People can boost their fiber intake by doing the following:

  • Choose unsalted or lightly salted nuts or seeds, or fruits or veggies with dips/spreads made from pulses, for snacks.
  • Eat the skins of fruits and veggies when possible and choose versus juice.
  • Add pulses to meats, soups, pasta, casseroles, and other main entrees.
  • Top salads with fruits, nuts, seeds, and/or pulses.
  • Choose cereals such as bran flakes, shredded wheat, or oats.
  • Try adding ground flax seeds or chia seeds to oatmeal or yogurt with fruit.
  • Use whole wheat flour for baking and choose whole grain pasta, brown rice, whole grain bread, whole wheat crackers vs. white alternatives.

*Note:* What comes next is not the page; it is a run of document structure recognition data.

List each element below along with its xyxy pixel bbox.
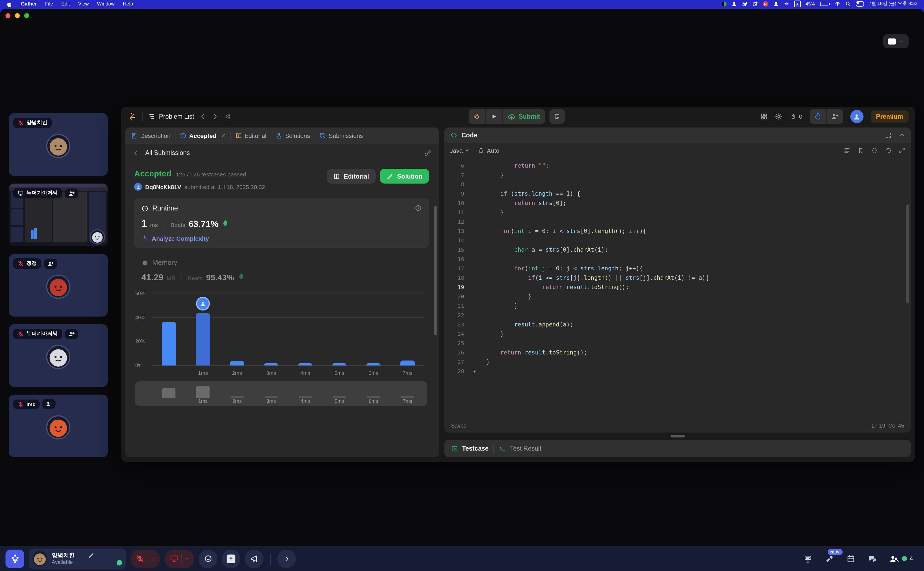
analyze-complexity-link[interactable]: Analyze Complexity — [141, 235, 422, 242]
menubar-clock[interactable]: 7월 18일 (금) 오후 8:32 — [869, 0, 918, 7]
runtime-bar[interactable] — [264, 363, 278, 366]
format-button[interactable] — [844, 147, 850, 154]
code-line[interactable]: 16 — [444, 255, 911, 264]
tab-editorial[interactable]: Editorial — [235, 133, 266, 139]
invite-button[interactable] — [65, 329, 78, 339]
calendar-button[interactable] — [846, 554, 855, 563]
runtime-bar[interactable] — [196, 313, 210, 366]
panel-resize-handle[interactable] — [444, 432, 911, 440]
random-problem-button[interactable] — [224, 113, 231, 120]
tab-testcase[interactable]: Testcase — [451, 445, 489, 452]
code-line[interactable]: 22 — [444, 310, 911, 320]
copy-link-icon[interactable] — [424, 149, 431, 156]
code-line[interactable]: 7 } — [444, 170, 911, 180]
code-line[interactable]: 20 } — [444, 292, 911, 301]
info-icon[interactable] — [415, 204, 422, 211]
self-user-card[interactable]: 양념치킨 Available — [29, 548, 126, 569]
code-line[interactable]: 26 return result.toString(); — [444, 348, 911, 357]
cursor-position[interactable]: Ln 19, Col 45 — [871, 422, 904, 428]
reset-code-button[interactable] — [885, 147, 891, 154]
premium-button[interactable]: Premium — [871, 111, 909, 123]
user-menu-icon[interactable] — [773, 1, 779, 6]
participant-tile[interactable]: 갱갱 — [9, 254, 108, 316]
tab-test-result[interactable]: Test Result — [499, 445, 542, 452]
camera-options-icon[interactable] — [184, 556, 189, 561]
code-line[interactable]: 14 — [444, 236, 911, 245]
code-line[interactable]: 17 for(int j = 0; j < strs.length; j++){ — [444, 264, 911, 273]
timer-button[interactable] — [809, 110, 826, 123]
invite-button[interactable] — [44, 259, 57, 269]
volume-icon[interactable] — [783, 1, 789, 6]
announcements-button[interactable] — [803, 554, 812, 563]
runtime-bar[interactable] — [162, 323, 176, 366]
menu-item-Help[interactable]: Help — [123, 1, 133, 6]
runtime-bar[interactable] — [332, 363, 347, 366]
submit-button[interactable]: Submit — [503, 110, 545, 123]
edit-status-icon[interactable] — [88, 551, 94, 561]
video-pip-control[interactable] — [883, 34, 909, 48]
tab-accepted[interactable]: Accepted — [180, 133, 226, 139]
code-line[interactable]: 10 return strs[0]; — [444, 198, 911, 208]
tab-submissions[interactable]: Submissions — [319, 133, 363, 139]
clock-badge-icon[interactable] — [752, 1, 758, 6]
notes-button[interactable] — [549, 110, 565, 123]
code-line[interactable]: 19 return result.toString(); — [444, 282, 911, 292]
battery-icon[interactable] — [820, 2, 830, 6]
left-panel-scrollbar[interactable] — [434, 206, 437, 335]
person-status-icon[interactable] — [731, 1, 737, 6]
runtime-bar[interactable] — [401, 361, 415, 366]
participant-tile[interactable]: 누더기아저씨 — [9, 324, 108, 387]
mic-options-icon[interactable] — [150, 556, 155, 561]
windows-status-icon[interactable] — [742, 1, 747, 6]
prev-problem-button[interactable] — [200, 113, 206, 120]
collaborate-button[interactable] — [826, 110, 843, 123]
menu-item-Edit[interactable]: Edit — [61, 1, 70, 6]
fullscreen-button[interactable] — [885, 132, 891, 139]
back-icon[interactable] — [133, 149, 140, 156]
settings-button[interactable] — [775, 113, 782, 120]
problem-list-button[interactable]: Problem List — [149, 113, 194, 120]
spotlight-icon[interactable] — [845, 1, 851, 6]
streak-button[interactable]: 0 — [789, 113, 802, 120]
code-line[interactable]: 23 result.append(a); — [444, 320, 911, 329]
microphone-button[interactable] — [130, 549, 160, 568]
participants-button[interactable]: 4 — [889, 554, 913, 563]
build-button[interactable]: NEW — [825, 554, 834, 563]
gather-menu-button[interactable] — [6, 549, 24, 568]
tab-solutions[interactable]: Solutions — [276, 133, 310, 139]
code-line[interactable]: 15 char a = strs[0].charAt(i); — [444, 245, 911, 255]
minimize-window-button[interactable] — [15, 13, 20, 18]
code-line[interactable]: 27 } — [444, 357, 911, 367]
more-tools-button[interactable] — [277, 549, 296, 568]
code-line[interactable]: 18 if(i >= strs[j].length() || strs[j].c… — [444, 273, 911, 282]
layout-button[interactable] — [760, 113, 768, 120]
emoji-button[interactable] — [198, 549, 217, 568]
participant-tile[interactable]: 양념치킨 — [9, 113, 108, 176]
notification-badge[interactable]: N — [763, 1, 768, 6]
menu-item-Gather[interactable]: Gather — [21, 1, 37, 6]
code-line[interactable]: 13 for(int i = 0; i < strs[0].length(); … — [444, 227, 911, 236]
menu-item-Window[interactable]: Window — [97, 1, 115, 6]
editor-scrollbar[interactable] — [906, 204, 909, 303]
bookmark-button[interactable] — [857, 147, 864, 154]
invite-button[interactable] — [43, 399, 56, 409]
solution-button[interactable]: Solution — [380, 169, 429, 184]
runtime-card[interactable]: Runtime 1 ms Beats 63.71% — [134, 198, 429, 248]
language-selector[interactable]: Java — [450, 147, 470, 154]
participant-tile[interactable]: 누더기아저씨 — [9, 184, 108, 246]
tab-description[interactable]: Description — [131, 133, 170, 139]
snippets-button[interactable] — [871, 147, 878, 154]
code-line[interactable]: 12 — [444, 217, 911, 227]
megaphone-button[interactable] — [245, 549, 263, 568]
editorial-button[interactable]: Editorial — [327, 169, 376, 184]
leetcode-logo-icon[interactable] — [128, 112, 137, 121]
wifi-icon[interactable] — [835, 1, 840, 6]
chart-minimap[interactable]: 1ms2ms3ms4ms5ms6ms7ms — [135, 381, 427, 406]
code-line[interactable]: 21 } — [444, 301, 911, 310]
debug-button[interactable] — [469, 110, 485, 123]
code-editor[interactable]: 6 return "";7 }89 if (strs.length == 1) … — [444, 158, 911, 418]
menu-item-File[interactable]: File — [45, 1, 53, 6]
runtime-bar[interactable] — [366, 363, 381, 366]
all-submissions-row[interactable]: All Submissions — [125, 144, 439, 162]
code-line[interactable]: 6 return ""; — [444, 161, 911, 170]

  • Follow My Plate and make sure to get a whole grain, fruit, and veggie, along with protein and dairy, at each meal.

People should also increase their fiber intake slowly and increase water intake as well to decrease unwanted GI side effects.  Those who eat a low fiber diet because of health reasons and experience constipation should talk to their local health care provider about taking a fiber supplement.